The congressional showdown over Russia sanctions comes at a time when Mr. Trump’s allies have increasingly struggled to address questions about the investigation by the special counsel, Robert S. Mueller III, into Russian interference in the 2016 election on behalf of Mr. Trump, and whether Mr. Trump’s team coordinated with the effort.
Democrats had urged the administration to delay its decision on the fate of the sanctions until the conclusion of Mr. Mueller’s investigation. They noted that Mr. Deripaska had emerged as a bit character in the story lines around the investigation as a result of his relationship with Paul Manafort, Mr. Trump’s former campaign chairman. Mr. Manafort has been convicted of and pleaded guilty to charges brought by Mr. Mueller’s team.

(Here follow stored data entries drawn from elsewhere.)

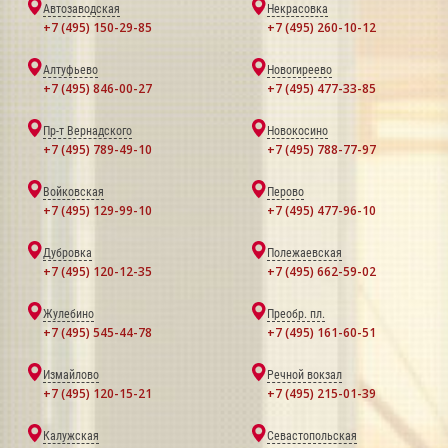
Автозаводская
Некрасовка
+7 (495) 150-29-85
+7 (495) 260-10-12
Алтуфьево
Новогиреево
+7 (495) 846-00-27
+7 (495) 477-33-85
Пр-т Вернадского
Новокосино
+7 (495) 789-49-10
+7 (495) 788-77-97
Войковская
Перово
+7 (495) 129-99-10
+7 (495) 477-96-10
Дубровка
Полежаевская
+7 (495) 120-12-35
+7 (495) 662-59-02
Жулебино
Преобр. пл.
+7 (495) 545-44-78
+7 (495) 161-60-51
Измайлово
Речной вокзал
+7 (495) 120-15-21
+7 (495) 215-01-39
Калужская
Севастопольская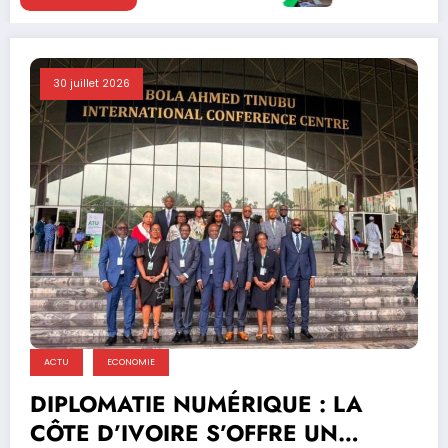
30 juillet 2026
ACTU
ECONOMIE
DIPLOMATIE NUMÉRIQUE : LA
CÔTE D’IVOIRE S’OFFRE UN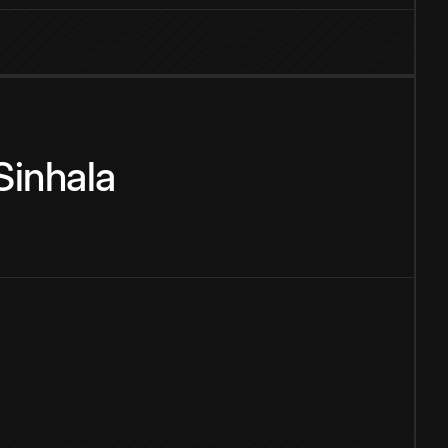
Sinhala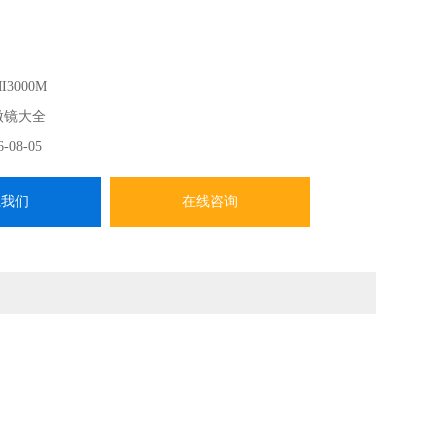
I3000M
微镜大全
6-08-05
系我们
在线咨询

Last April the Treasury Department announced sanctions on Mr. Deripaska, his companies and those of other Russian oligarchs in retaliation for the Russian meddling, casting the penalties as evidence that the administration was taking a tough stance against Moscow.
While the sanctions went into effect against Mr. Deripaska personally, the sanctions against three of his companies were repeatedly delayed amid an aggressive lobbying and legal campaign by his companies and their allies. They argued that the corporate sanctions would have unintended economic ripple effects that would damage companies in the United States, Europe, Jamaica, Guinea and elsewhere by disrupting the supply of aluminum.
The Treasury Department announced last month that it had negotiated a deal with Mr. Deripaska’s companies to lift the sanctions in exchange for a reduction of his control and ownership.
But Democrats argued that the deal failed to do that, and merely shifted ownership and control to proxies of Mr. Deripaska and the Kremlin, including Mr. Deripaska’s charitable foundation, his former wife and the Russian bank VTB, which has also been put under sanctions.
Unless the Senate revisits the measure, the Treasury Department is expected to lift the sanctions this month.
The department quietly extended the deadline for carrying out the sanctions late Wednesday night, in a move that was seen as providing more time for Mr. Deripaska to sell his shares of the companies.